I would more likely title this book “VOIP for management”. This is not a put-down or insult, as the book’s primary objective is to educate the mostly non-technical person on what VOIP is, and how it might best fit into an existing picture, and one moving forward.

Being primarily technical myself, this book was good as a preliminary introduction to a subject that I wasn’t familiar with – but I immediately moved on to the O’Reilly books on the subject – “Switching to VOIP” by Ted Wallingford and “Asterisk” (Leif Madsen, et al). Someone who is responsible for managing such a transition would find it much more useful than I did.

Also, Tech PRose was kind enough to add Signal Noise as a favorite telecom blog.

iPad/iPhone platform takes the shimmer off OS X

I couldn’t help but wonder what the iPad hype machine is going to mean for OS X in the long wrong. Sure, OS X is the development environment for the iPhoneOS, but is there enough *there* with the mobile OS to make it the de facto environment of choice for folks like me?

As it is now, iPhone OS does a whole lot of things OS X does not–platform-wide UI support for multi-touch is just the beginning of the list. Still, it seems Apple has gone to great lengths not to cannibalize desktop PC sales, if not overtly saying so. No, iPad is not a desktop replacement, yet.  For starters, it synchronizes with iTunes, meaning that it doesn’t actually run iTunes, so its calendaring and music apps are still very mobile in nature. I also wonder if the lack of a user-facing camera was a design scheme to keep the iPad out of the desktop space, as opposed to a financial consideration to keep down manufacturing costs.
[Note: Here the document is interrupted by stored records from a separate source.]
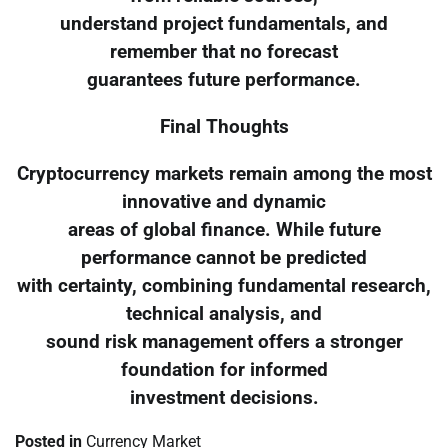
understand project fundamentals, and
remember that no forecast
guarantees future performance.
Final Thoughts
Cryptocurrency markets remain among the most
innovative and dynamic
areas of global finance. While future
performance cannot be predicted
with certainty, combining fundamental research,
technical analysis, and
sound risk management offers a stronger
foundation for informed
investment decisions.
Posted in
Currency Market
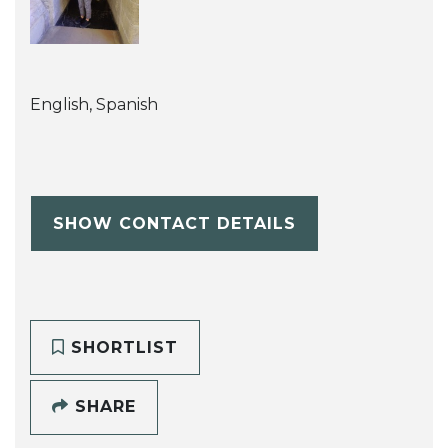
English, Spanish
SHOW CONTACT DETAILS
SHORTLIST
SHARE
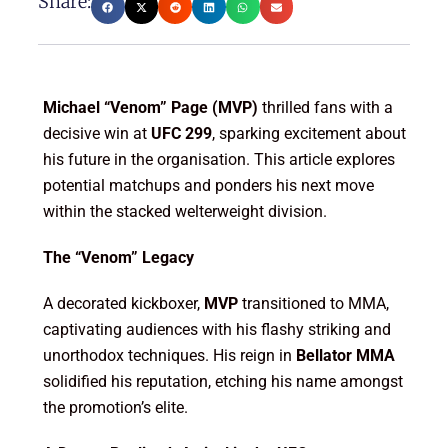
Share:
Michael “Venom” Page (MVP)
thrilled fans with a
decisive win at
UFC 299
, sparking excitement about
his future in the organisation. This article explores
potential matchups and ponders his next move
within the stacked welterweight division.
The “Venom” Legacy
A decorated kickboxer,
MVP
transitioned to MMA,
captivating audiences with his flashy striking and
unorthodox techniques. His reign in
Bellator MMA
solidified his reputation, etching his name amongst
the promotion’s elite.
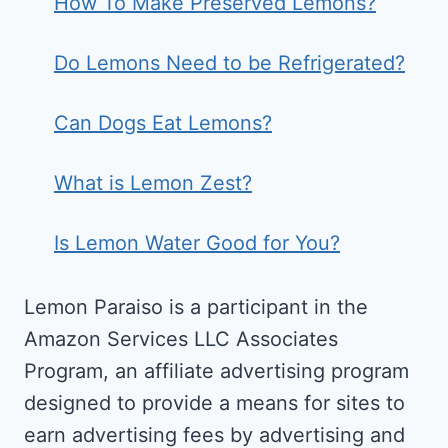
How To Make Preserved Lemons?
Do Lemons Need to be Refrigerated?
Can Dogs Eat Lemons?
What is Lemon Zest?
Is Lemon Water Good for You?
Lemon Paraiso is a participant in the
Amazon Services LLC Associates
Program, an affiliate advertising program
designed to provide a means for sites to
earn advertising fees by advertising and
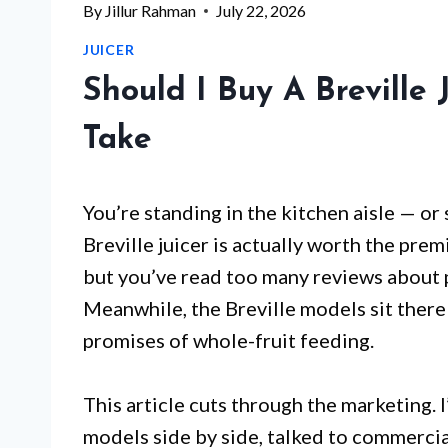
By
Jillur Rahman
July 22, 2026
JUICER
Should I Buy A Breville 
Take
You’re standing in the kitchen aisle — or
Breville juicer is actually worth the pr
but you’ve read too many reviews about p
Meanwhile, the Breville models sit there 
promises of whole-fruit feeding.
This article cuts through the marketing. I
models side by side, talked to commercia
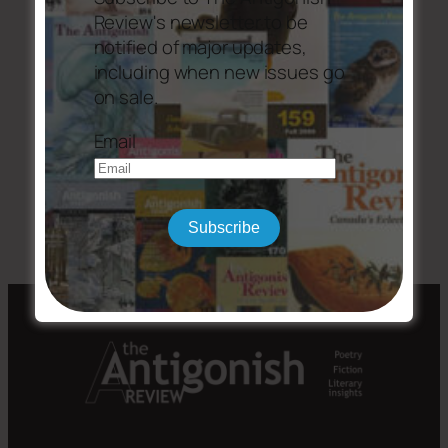
(PDF, 236.3 KB)
Review's newsletter to be
notified of major updates,
including when new issues go
on sale.
Email
←
Issue #204
Issue #207
→
Subscribe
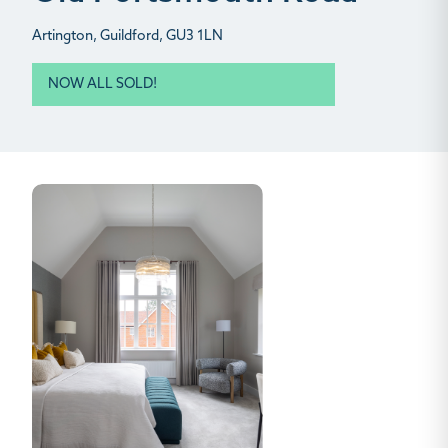
Artington, Guildford, GU3 1LN
NOW ALL SOLD!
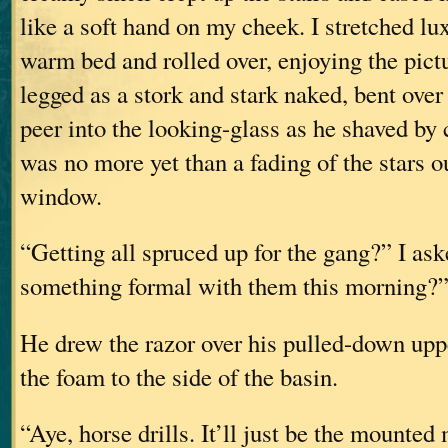
like a soft hand on my cheek. I stretched lu
warm bed and rolled over, enjoying the pict
legged as a stork and stark naked, bent over
peer into the looking-glass as he shaved by
was no more yet than a fading of the stars o
window.
“Getting all spruced up for the gang?” I as
something formal with them this morning?
He drew the razor over his pulled-down uppe
the foam to the side of the basin.
“Aye, horse drills. It’ll just be the mounted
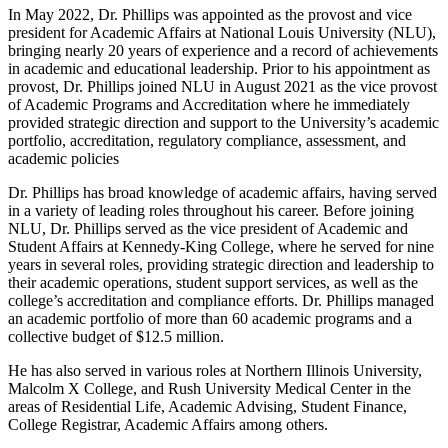
In May 2022, Dr. Phillips was appointed as the provost and vice
president for Academic Affairs at National Louis University (NLU),
bringing nearly 20 years of experience and a record of achievements
in academic and educational leadership. Prior to his appointment as
provost, Dr. Phillips joined NLU in August 2021 as the vice provost
of Academic Programs and Accreditation where he immediately
provided strategic direction and support to the University’s academic
portfolio, accreditation, regulatory compliance, assessment, and
academic policies
Dr. Phillips has broad knowledge of academic affairs, having served
in a variety of leading roles throughout his career. Before joining
NLU, Dr. Phillips served as the vice president of Academic and
Student Affairs at Kennedy-King College, where he served for nine
years in several roles, providing strategic direction and leadership to
their academic operations, student support services, as well as the
college’s accreditation and compliance efforts. Dr. Phillips managed
an academic portfolio of more than 60 academic programs and a
collective budget of $12.5 million.
He has also served in various roles at Northern Illinois University,
Malcolm X College, and Rush University Medical Center in the
areas of Residential Life, Academic Advising, Student Finance,
College Registrar, Academic Affairs among others.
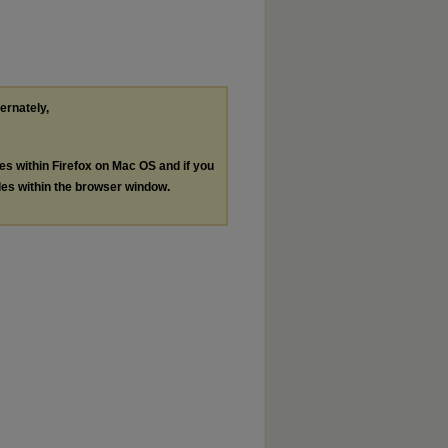
ternately,
les within Firefox on Mac OS and if you
les within the browser window.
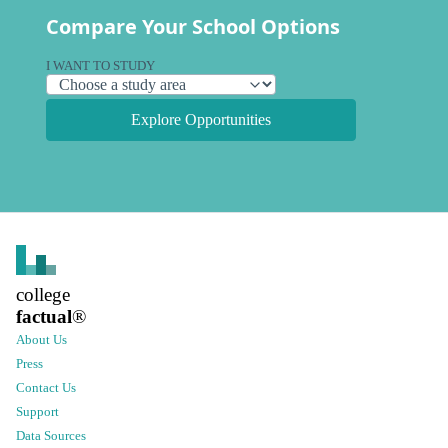
Compare Your School Options
I WANT TO STUDY
Explore Opportunities
college
factual
®
About Us
Press
Contact Us
Support
Data Sources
But the brushes app seems like an impressive utility with the potential to offset some productivity that’s normally reserved for the desktop.  And as I type this on a Macbook Pro, I realize that the iPad will never be suitable for video production, or for audio mixing. Even still, I can imagine great uses for multitouch in these kinds of apps.

Without the UI goodies, OS X shimmers less, and I believe it’s only a matter of time before touch-enabled desktop gear starts shipping from Cupertino.